Either an RCE or CPA can be filed based on a parent filed between June 8, 1995 and May 29, 2000. For a parent filed after May 29, 2000, only an RCE may be filed. The CPA is being phased out. Although filing a CPA by facsimile directly to the Examining Group is permitted, it is risky because a missing sheet may, or missing filing will, lose the filing date.
Patent Term Adjustment (effective May 29, 2000)
There are three categories of patent term adjustments (PTA): administrative delays; pendency greater than three years; and interferences, secrecy orders and successful appeals.
Also, PTA works both ways, a patent may lose term for applicant-created prosecution delays. However, there is no double counting for overlapping of PTA categories. The PTO will calculate PTA and provide the result of its calculation with the Notice of Allowance. If the applicant disagrees with the calculation, a Petition for Reconsideration must be filed with payment of Issue Fee.
The following events may lengthen the patent term: a PTO suspension of examination; deferral of issuance; or applicant-faultless pendency greater than three years. A CPA loses all PTA benefits; an RCE loses only credit towards three-year pendency.
The following events may shorten the patent term: missing parts filing; filing of a preliminary amendment or other paper within one month prior to an office action; filing of a Rule 312 Amendment; filing a request to withdraw holding of abandonment more than two months after abandonment occurred; filing an extension of time; filing a petition for revival; filing an amendment reopening prosecution following decision on appeal; filing a unsuccessful appeal; filing an incomplete reply to Office Actions; or the filing of an IDS more than 30 days after the cited document(s) became known to applicant if the IDS is filed more than three months after the application filing date.
Publication of Application (applies to applications [including CPAs] filed on or after November 29, 2000)
Domestic publication applies only to patent applications that will be filed abroad. Publication occurs following an 18-month period after the earliest effective domestic or foreign priority filing date, but before examination. Applicants may request early publication or republication. Applicant may avoid publication by filing statement agreeing not to file abroad. The applicant may change her mind prior to a "freeze date" but must notify the PTO of any subsequent foreign filing or application will become abandoned. Any claim for domestic or foreign priority must be made prior to the freeze date. No oppositions are permitted, but the filing of a third party IDS is permitted. A publication fee will be assessed together with the issue fee following allowance.
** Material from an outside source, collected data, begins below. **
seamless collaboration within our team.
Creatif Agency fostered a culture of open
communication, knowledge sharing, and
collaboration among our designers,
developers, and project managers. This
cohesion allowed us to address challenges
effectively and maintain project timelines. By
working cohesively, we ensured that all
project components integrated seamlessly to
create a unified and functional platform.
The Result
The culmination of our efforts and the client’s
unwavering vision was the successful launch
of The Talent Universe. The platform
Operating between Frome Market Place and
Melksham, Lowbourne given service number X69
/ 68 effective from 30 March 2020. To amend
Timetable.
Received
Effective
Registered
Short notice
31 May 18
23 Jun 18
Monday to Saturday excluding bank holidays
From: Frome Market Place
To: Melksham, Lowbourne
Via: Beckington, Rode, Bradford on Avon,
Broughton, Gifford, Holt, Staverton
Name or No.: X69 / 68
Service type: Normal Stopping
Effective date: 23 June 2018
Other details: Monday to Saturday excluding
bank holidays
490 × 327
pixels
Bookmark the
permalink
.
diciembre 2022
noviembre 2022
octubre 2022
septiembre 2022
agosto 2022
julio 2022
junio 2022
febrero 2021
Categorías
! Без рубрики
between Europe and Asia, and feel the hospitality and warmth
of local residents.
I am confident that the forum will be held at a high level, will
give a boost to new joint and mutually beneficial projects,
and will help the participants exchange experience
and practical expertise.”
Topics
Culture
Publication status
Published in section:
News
There is no publication fee for abandoned applications unless the publication is voluntary or a republication.
Provisional Applications (effective November 29, 2000)
Previously, a non-provisional application could be converted into a provisional application. The purpose was to get the earliest possible provisional filing date without shortening the patent term. Provisional applications lapse after one year and must be replaced by a non-provisional application claiming priority to the provisional. Now, a provisional application can be converted into a
non-provisional application by paying the non-provisional filing fee.
Note, however, that because conversion shortens the patent term, it is better to use old process of replacing provisional with non-provisional claiming priority from provisional.